Prediction of alternative conformations using AlphaFold 2
This repository accompanies the manuscript "Sampling the conformational landscapes of transporters and receptors with AlphaFold2" by Diego del Alamo, Davide Sala, Hassane S. Mchaourab, and Jens Meiler. The code used to generate these models can be found in
scripts/ and was derived from the closely related repository ColabFold. This repository also includes the scripts used to plot the data, which can be found in
figures/. Finally, a Google Colab notebook is available for use in
The model generation code does not change the underlying AlphaFold v2.0.1 prediction pipeline. Therefore, please follow the installation instructions provided by DeepMind and review the AlphaFold2 license and disclaimer before use (additionally, please refer to the AlphaFold FAQ and ColabFold FAQ). The objective of the code contained here is to provide access to otherwise hard-to-reach settings that facilitate the generation of conformationally heterogeneous models of protein structures. Genetic and/or structural databases do not need to be downloaded - everything is accessible through the cloud via the MMseqs2 API.

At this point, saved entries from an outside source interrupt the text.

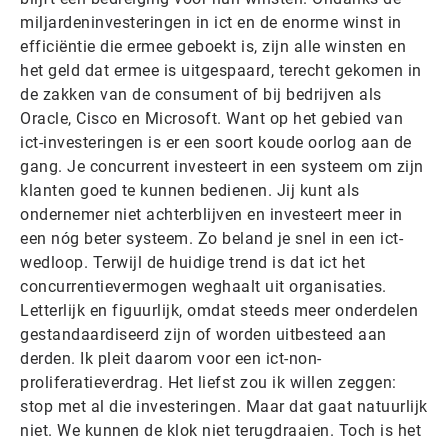
miljardeninvesteringen in ict en de enorme winst in
efficiëntie die ermee geboekt is, zijn alle winsten en
het geld dat ermee is uitgespaard, terecht gekomen in
de zakken van de consument of bij bedrijven als
Oracle, Cisco en Microsoft. Want op het gebied van
ict-investeringen is er een soort koude oorlog aan de
gang. Je concurrent investeert in een systeem om zijn
klanten goed te kunnen bedienen. Jij kunt als
ondernemer niet achterblijven en investeert meer in
een nóg beter systeem. Zo beland je snel in een ict-
wedloop. Terwijl de huidige trend is dat ict het
concurrentievermogen weghaalt uit organisaties.
Letterlijk en figuurlijk, omdat steeds meer onderdelen
gestandaardiseerd zijn of worden uitbesteed aan
derden. Ik pleit daarom voor een ict-non-
proliferatieverdrag. Het liefst zou ik willen zeggen:
stop met al die investeringen. Maar dat gaat natuurlijk
niet. We kunnen de klok niet terugdraaien. Toch is het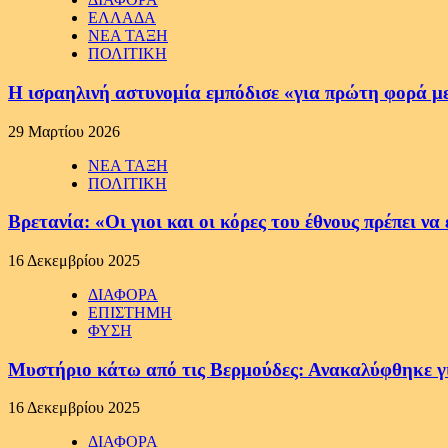
ΕΛΛΑΔΑ
ΝΕΑ ΤΑΞΗ
ΠΟΛΙΤΙΚΗ
Η ισραηλινή αστυνομία εμπόδισε «για πρώτη φορά μ
29 Μαρτίου 2026
ΝΕΑ ΤΑΞΗ
ΠΟΛΙΤΙΚΗ
Βρετανία: «Οι γιοι και οι κόρες του έθνους πρέπει 
16 Δεκεμβρίου 2025
ΔΙΑΦΟΡΑ
ΕΠΙΣΤΗΜΗ
ΦΥΣΗ
Μυστήριο κάτω από τις Βερμούδες: Ανακαλύφθηκε γιγ
16 Δεκεμβρίου 2025
ΔΙΑΦΟΡΑ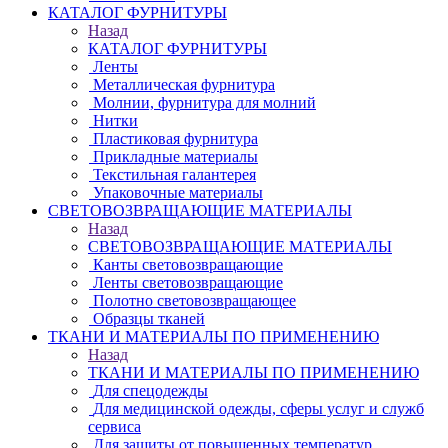
КАТАЛОГ ФУРНИТУРЫ
Назад
КАТАЛОГ ФУРНИТУРЫ
Ленты
Металлическая фурнитура
Молнии, фурнитура для молний
Нитки
Пластиковая фурнитура
Прикладные материалы
Текстильная галантерея
Упаковочные материалы
СВЕТОВОЗВРАЩАЮЩИЕ МАТЕРИАЛЫ
Назад
СВЕТОВОЗВРАЩАЮЩИЕ МАТЕРИАЛЫ
Канты световозвращающие
Ленты световозвращающие
Полотно световозвращающее
Образцы тканей
ТКАНИ И МАТЕРИАЛЫ ПО ПРИМЕНЕНИЮ
Назад
ТКАНИ И МАТЕРИАЛЫ ПО ПРИМЕНЕНИЮ
Для спецодежды
Для медицинской одежды, сферы услуг и служб
сервиса
Для защиты от повышенных температур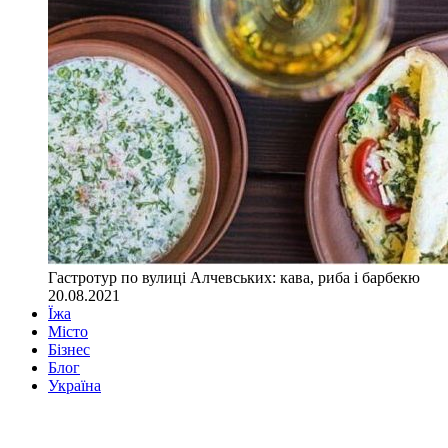
Гастротур по вулиці Алчевських: кава, риба і барбекю
20.08.2021
Їжа
Місто
Бізнес
Блог
Україна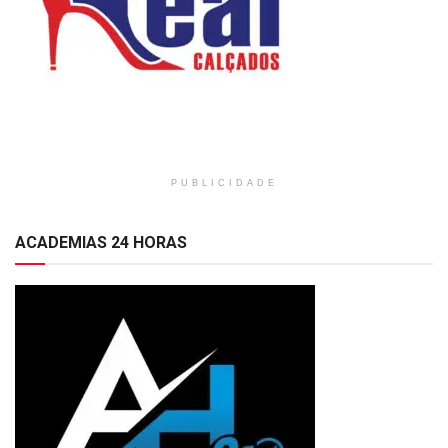
PUBLICIDADE
ACADEMIAS 24 HORAS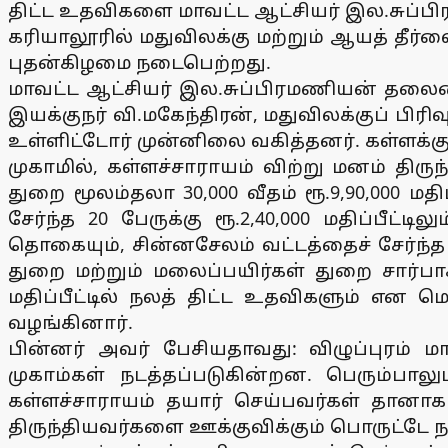
திட்ட உதவிகளை மாவட்ட ஆட்சியர் இல.சுப்ப
கரியாலூரில் மதுவிலக்கு மற்றும் ஆயத் தீர்வ
புதன்கிழமை நடைபெற்றது.
மாவட்ட ஆட்சியர் இல.சுப்பிரமணியன் தலைமை
இயக்குநர் வி.மகேந்திரன், மதுவிலக்குப் ப
உள்ளிட்டோர் முன்னிலை வகித்தனர். கள்ளக்க
முகாமில், கள்ளச்சாராயம் விற்று மனம் திருந
துறை மூலம்தலா 30,000 வீதம் ரூ.9,90,000 மதி
சேர்ந்த 20 பேருக்கு ரூ.2,40,000 மதிப்பீட்டி
தொகையும், சின்னசேலம் வட்டத்தைச் சேர்ந்த 1
துறை மற்றும் மலைப்பயிர்கள் துறை சார்பாக 24
மதிப்பீட்டில் நலத் திட்ட உதவிகளும் என மொத
வழங்கினார்.
பின்னர் அவர் பேசியதாவது: விழுப்புரம் மா
முகாம்கள் நடத்தப்படுகின்றன. பெரும்பாலு
கள்ளச்சாராயம் தயார் செய்பவர்கள் தானாக 
திருந்தியவர்களை ஊக்குவிக்கும் பொருட்டே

De novo prediction of protein structures in multiple alternative conformations can usually be achieved for proteins that are absent from the AlphaFold2 training set, i.e. their structures were not determined prior to 30 April 2018. Predicting multiple conformations of proteins in the training set is, in our experience, sometimes but not usually possible.
We recommend sampling across several MSA depths. When MSAs are too shallow, the proteins are totally misfolded, whereas when they are too deep the models are conformationally uniform. The "Goldilocks range" of MSA depths that achieve the maximum number of correctly folded, but structurally diverse models seems to differ from protein to protein; in our experience, they appear to correlate with the number of amino acids. In any case, initial guesses for MSA depths can range 32-128 sequences for proteins absent from the training set and 8-64 sequences for proteins in the training set (note that this is much less than the 1000-5000 sequences that are used by AlphaFold2 by default). Once generated, these models can be analyzed using any dimensionality reduction and/or clustering algorithm; in our study we use PCA and focus mainly on the models at either extreme.